Pretty interesting, right? Too bad the show then decides to spend half the show mired in the Meachum family and their Shakespearean drama while still trying to find purchase in the story of Danny. It should all be inextricably tied together throughout the season, but it instead plays out as if Danny is a side character while being given equal time to their various and numerous plights. You never quite know what to pay attention to since anything at any point could be worth nothing or everything to the plot.

Iron Fist — Season 1

It seems as if it would have been the smart move making it more about the familial conflicts and what it’s like to be a doubly fish-out-of-water as this story is far from original. A billionaire child goes missing to learn martial arts with some sort of oriental and mystical backing only to return home to dish out justice? Someone get Bruce Wayne, Oliver Queen, and Stephen Strange on the horn, we’ve got some lawyers that want to talk to you.
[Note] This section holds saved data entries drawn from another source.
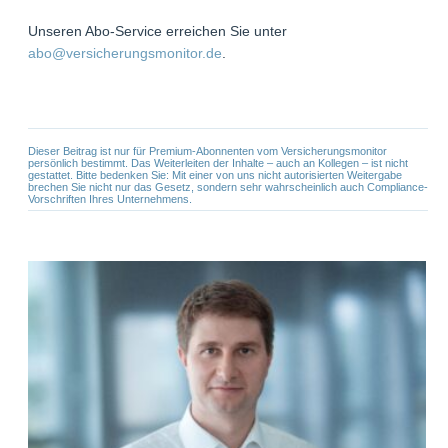
Unseren Abo-Service erreichen Sie unter
abo@versicherungsmonitor.de
.
Dieser Beitrag ist nur für Premium-Abonnenten vom Versicherungsmonitor
persönlich bestimmt. Das Weiterleiten der Inhalte – auch an Kollegen – ist nicht
gestattet. Bitte bedenken Sie: Mit einer von uns nicht autorisierten Weitergabe
brechen Sie nicht nur das Gesetz, sondern sehr wahrscheinlich auch Compliance-
Vorschriften Ihres Unternehmens.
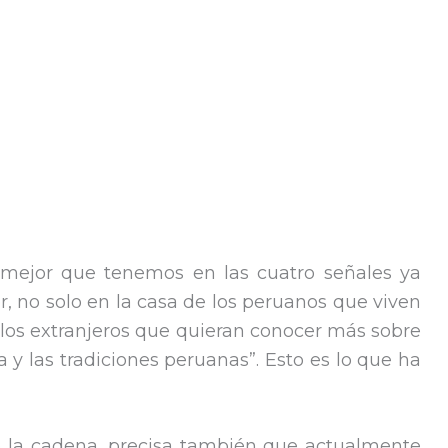
 mejor que tenemos en las cuatro señales ya
r, no solo en la casa de los peruanos que viven
e los extranjeros que quieran conocer más sobre
ía y las tradiciones peruanas”. Esto es lo que ha
de la cadena, precisa también que actualmente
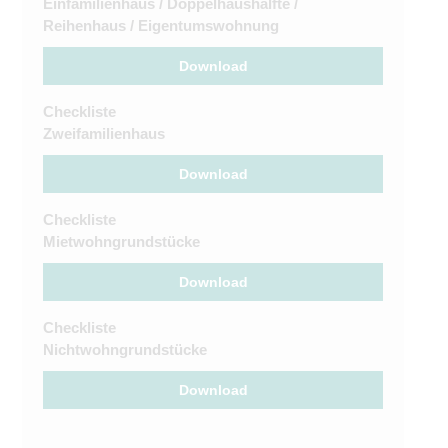
Einfamilienhaus / Doppelhaushälfte /
Reihenhaus / Eigentumswohnung
Download
Checkliste
Zweifamilienhaus
Download
Checkliste
Mietwohngrundstücke
Download
Checkliste
Nichtwohngrundstücke
Download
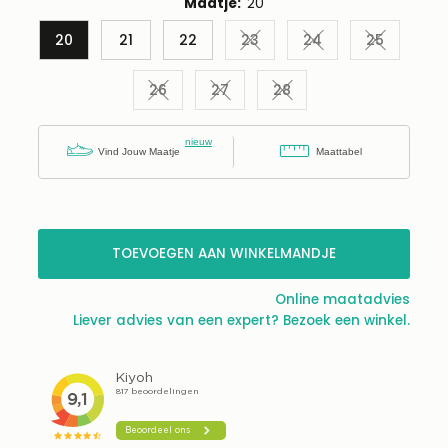
Maatje:
20
20
21
22
23
24
25
Variant uitverkocht of niet 
Variant uitverkocht
Variant ui
26
27
28
Variant uitverkocht of niet beschikbaar
Variant uitverkocht of niet besc
Variant uitverkocht of 
Vind Jouw Maatje
Maattabel
Nog maar 4
beschikbaar!
TOEVOEGEN AAN WINKELMANDJE
Online maatadvies
Liever advies van een expert? Bezoek een winkel.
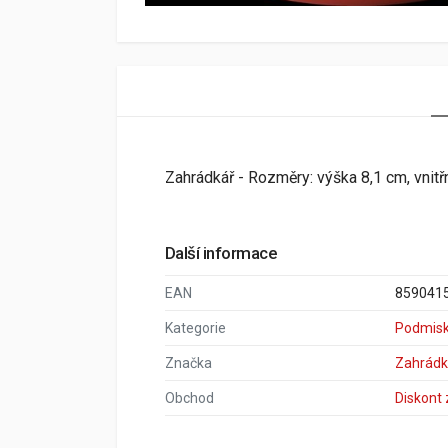
Zahrádkář - Rozměry: výška 8,1 cm, vnit
Další informace
EAN
859041
Kategorie
Podmis
Značka
Zahrádk
Obchod
Diskont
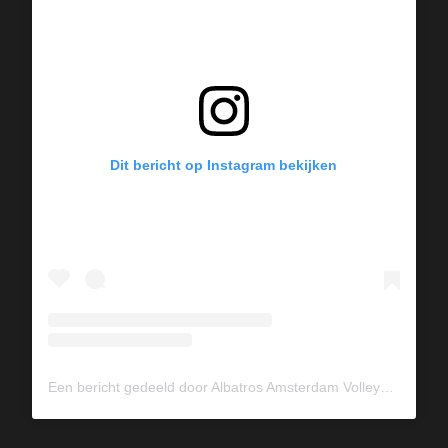
Dit bericht op Instagram bekijken
Een bericht gedeeld door Albatros Amsterdam Volleybal (@albavolley)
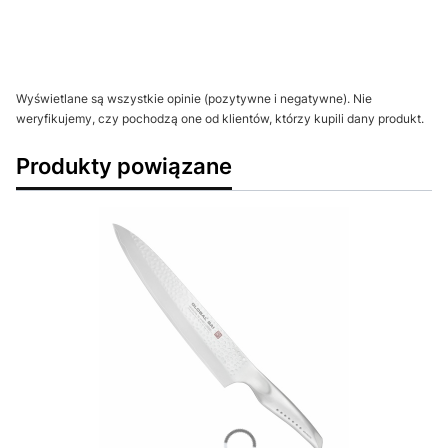
Wyświetlane są wszystkie opinie (pozytywne i negatywne). Nie
weryfikujemy, czy pochodzą one od klientów, którzy kupili dany produkt.
Produkty powiązane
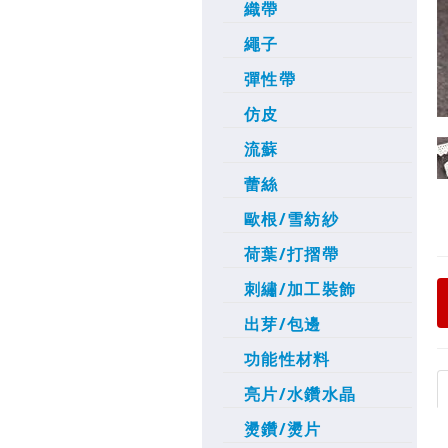
織帶
繩子
彈性帶
仿皮
流蘇
蕾絲
歐根/雪紡紗
荷葉/打摺帶
刺繡/加工裝飾
出芽/包邊
功能性材料
亮片/水鑽水晶
燙鑽/燙片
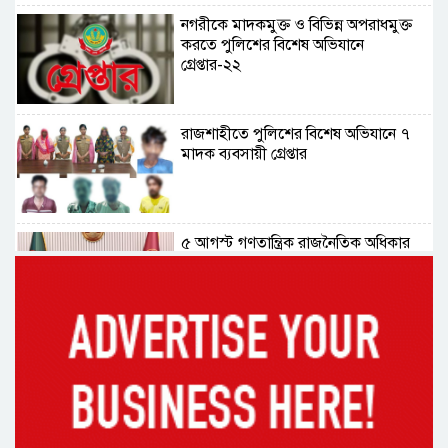
নগরীকে মাদকমুক্ত ও বিভিন্ন অপরাধমুক্ত
করতে পুলিশের বিশেষ অভিযানে
গ্রেপ্তার-২২
রাজশাহীতে পুলিশের বিশেষ অভিযানে ৭
মাদক ব্যবসায়ী গ্রেপ্তার
৫ আগস্ট গণতান্ত্রিক রাজনৈতিক অধিকার
পুনঃপ্রতিষ্ঠার দিন: প্রধানমন্ত্রী
নেইমারের দুর্দান্ত অ্যাসিস্টে কোয়ার্টার
ফাইনালে সান্তোস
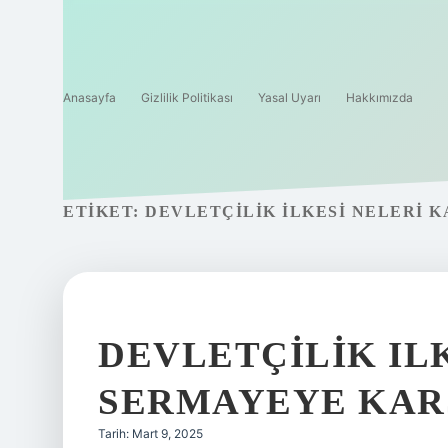
Anasayfa
Gizlilik Politikası
Yasal Uyarı
Hakkımızda
ETIKET:
DEVLETÇILIK ILKESI NELERI 
DEVLETÇILIK IL
SERMAYEYE KARŞ
Tarih: Mart 9, 2025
The show never fully commits to this perspective, though, despite it being a fresh take on a tired narrative. As a consequence, every major story beat and character change is a surprise that somehow also fails to be startling, let alone invigorating. Danny, for instance, goes from being the master of zen to being 100% fueled by emotion for inconsistent—sometimes nonexistent—reasons. He’s not ever completely the child that left the modern world nor is he the finely hewn warrior monk he was shaped to be while he was gone. He’s just whatever the scene needs him to be.

He starts out unaware and somehow picks up along the way the attributes of charmless and petulant despite showing up charming and breezily noble. This so-called growth or revelation or whatever you want to sell it as is especially troubling when he should be the overt protagonist yet the various and myriad antagonists have more relatable goals than him. (This development also has the unfortunate effect of highlighting the racial problems of the source material where all the bad guys are nonwhite but the hero is the hero because, well, he is white.)

Iron Fist — Season 1

A good amount of this could have been fixed with better writing, namely dialogue that doesn’t insult the audience. The entirety of any given scene could be summed up thusly: “I did a thing and now I feel like this.” The number of times you hear why Danny is broken up about being home is uncountable. It doesn’t seem to trust either the viewer or the character to remember what is happening or why it’s happening. It stops coming across as dialogue and more like a threat firing hot from the writers themselves, constantly violating perhaps the only rule of storytelling: show, don’t tell.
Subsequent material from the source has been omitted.